Achieving Health Equity in Healthcare Requires Investment, Data, and Better Educational Tools

Achieving health equity has been a long-term challenge for the healthcare industry and a topic that has received more national and global attention since the COVID-19 pandemic. Marginalized communities in particular face deep disparities when trying to access healthcare and in their health outcomes. According to the Harvard Business Review, when compared to their white counterparts:

  • Black persons are 30 percent more likely to die from heart disease

  • Hispanic women are 30 percent more likely to die from cervical cancer, and

  • Native American and Alaska Natives infant mortality is 60 percent higher.

COVID-19 exposed the longstanding social determinants of health such as class, race, and education level. Data from the Harvard School of Public Health, for example, showed that more Black persons in the USA were dying from COVID-19 than whites, even though they make a smaller percentage of the population.
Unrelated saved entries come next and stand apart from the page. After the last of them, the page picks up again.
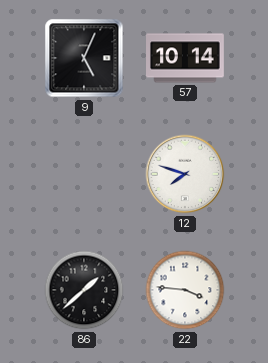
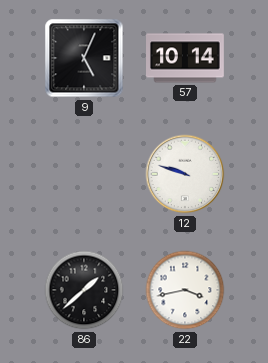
12: 7:48 -> 9:48
22: 3:46 -> 3:43
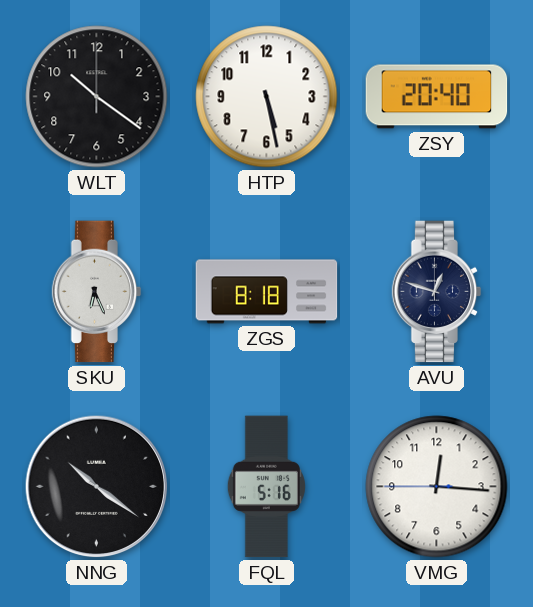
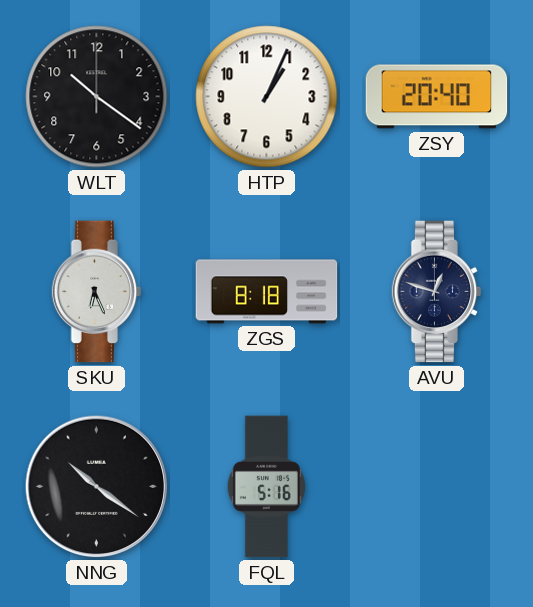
HTP: 5:28 -> 1:04
VMG: 12:15 -> none
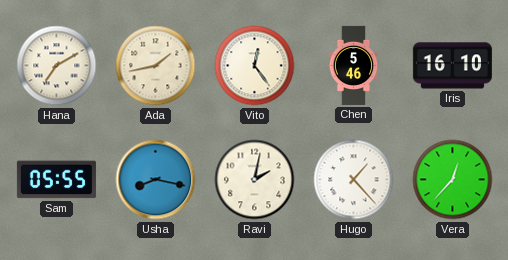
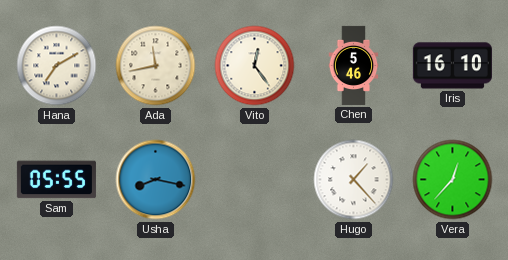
Ada: 1:43 -> 11:43
Ravi: 2:02 -> none
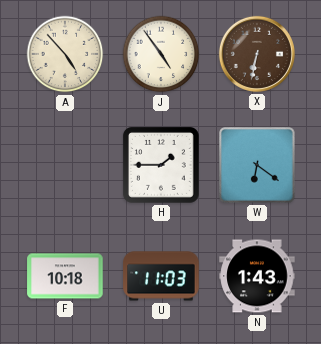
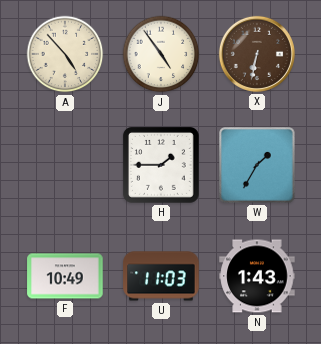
W: 6:21 -> 1:35
F: 10:18 -> 10:49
Healthcare inequities were exacerbated by the pandemic. Now there is an increased urgency to invest in health equity, and to track and address social determinants of health. Stacey Caywood, CEO of Wolters Kluwer Health, discusses the three steps her organization is taking to address the ongoing challenge of achieving health equity.

 

Stacey’s Thoughts 

“At Wolters Kluwer, this is in our DNA: To deliver the best care everywhere. We’re focusing our efforts in three key areas. First, we have a US and global donation program, working with partners like Ariadne Labs to provide more access to the best evidence no matter where you live. Second, we know you can’t fix health equity if you can’t find it, and you need health data to do that. Our health language team is mapping that disparate data to make sense of it, to help populations that are most at risk. Lastly, delivering the best care everywhere starts at the core content and tools that clinicians are using every day. This means reducing unconscious bias in those resources that can negatively impact patient care decisions. This also applies to supporting the training and the delivery that’s needed, so that everyone has access to the best care, one improved decision at a time.”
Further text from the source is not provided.